What the task asks:
Every line with "order" in it should be copied from the data.

Collected data:
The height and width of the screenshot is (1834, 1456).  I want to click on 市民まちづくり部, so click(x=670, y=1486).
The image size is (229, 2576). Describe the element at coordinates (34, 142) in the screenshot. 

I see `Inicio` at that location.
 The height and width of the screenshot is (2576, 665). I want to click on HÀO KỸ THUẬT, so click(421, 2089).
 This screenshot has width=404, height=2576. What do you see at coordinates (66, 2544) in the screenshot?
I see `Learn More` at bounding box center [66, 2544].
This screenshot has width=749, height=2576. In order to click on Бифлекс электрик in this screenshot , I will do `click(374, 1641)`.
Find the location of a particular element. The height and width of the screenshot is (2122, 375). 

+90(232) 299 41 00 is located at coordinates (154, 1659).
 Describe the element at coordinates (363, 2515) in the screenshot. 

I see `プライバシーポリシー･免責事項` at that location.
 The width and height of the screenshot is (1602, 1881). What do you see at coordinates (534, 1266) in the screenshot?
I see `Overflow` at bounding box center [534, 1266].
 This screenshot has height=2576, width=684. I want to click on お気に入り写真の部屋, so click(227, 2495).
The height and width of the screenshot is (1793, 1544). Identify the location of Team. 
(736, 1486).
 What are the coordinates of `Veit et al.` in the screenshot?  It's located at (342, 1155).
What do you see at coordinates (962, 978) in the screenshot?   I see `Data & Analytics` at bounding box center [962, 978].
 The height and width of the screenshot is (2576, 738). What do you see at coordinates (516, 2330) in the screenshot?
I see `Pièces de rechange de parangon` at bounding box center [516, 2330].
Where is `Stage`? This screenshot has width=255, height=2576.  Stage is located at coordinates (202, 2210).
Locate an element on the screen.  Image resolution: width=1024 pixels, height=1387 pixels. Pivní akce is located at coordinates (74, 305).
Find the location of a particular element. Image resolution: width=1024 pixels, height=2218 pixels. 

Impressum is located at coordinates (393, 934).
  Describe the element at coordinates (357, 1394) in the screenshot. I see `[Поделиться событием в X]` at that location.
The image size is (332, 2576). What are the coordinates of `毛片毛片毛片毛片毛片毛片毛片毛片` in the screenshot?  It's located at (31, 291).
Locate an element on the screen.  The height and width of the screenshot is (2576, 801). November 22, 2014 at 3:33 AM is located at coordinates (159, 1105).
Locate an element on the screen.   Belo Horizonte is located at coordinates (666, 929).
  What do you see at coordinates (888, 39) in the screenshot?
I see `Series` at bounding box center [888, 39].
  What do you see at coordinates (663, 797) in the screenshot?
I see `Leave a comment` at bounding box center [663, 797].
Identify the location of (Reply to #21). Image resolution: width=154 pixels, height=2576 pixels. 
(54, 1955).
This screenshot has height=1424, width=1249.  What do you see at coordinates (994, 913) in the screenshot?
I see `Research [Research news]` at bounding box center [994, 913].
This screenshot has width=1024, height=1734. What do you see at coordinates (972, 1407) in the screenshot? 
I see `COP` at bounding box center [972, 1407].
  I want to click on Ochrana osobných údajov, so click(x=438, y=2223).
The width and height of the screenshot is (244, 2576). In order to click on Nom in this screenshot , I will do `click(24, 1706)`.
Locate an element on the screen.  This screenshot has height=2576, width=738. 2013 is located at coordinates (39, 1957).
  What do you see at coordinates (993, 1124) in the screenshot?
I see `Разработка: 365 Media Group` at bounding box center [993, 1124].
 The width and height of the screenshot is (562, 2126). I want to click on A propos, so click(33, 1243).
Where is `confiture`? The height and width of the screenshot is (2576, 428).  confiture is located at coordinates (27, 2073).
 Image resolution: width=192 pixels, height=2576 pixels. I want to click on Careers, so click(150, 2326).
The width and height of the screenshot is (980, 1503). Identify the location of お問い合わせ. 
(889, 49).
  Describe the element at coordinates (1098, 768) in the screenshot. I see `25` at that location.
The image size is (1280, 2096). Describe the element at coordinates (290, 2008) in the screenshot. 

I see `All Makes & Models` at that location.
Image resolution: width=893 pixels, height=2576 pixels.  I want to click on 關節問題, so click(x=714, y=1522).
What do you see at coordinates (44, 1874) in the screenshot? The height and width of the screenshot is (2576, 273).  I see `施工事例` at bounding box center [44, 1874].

Exercise output:
This screenshot has width=749, height=2576. In order to click on Бифлекс электрик in this screenshot , I will do `click(374, 1641)`.
The width and height of the screenshot is (244, 2576). In order to click on Nom in this screenshot , I will do `click(24, 1706)`.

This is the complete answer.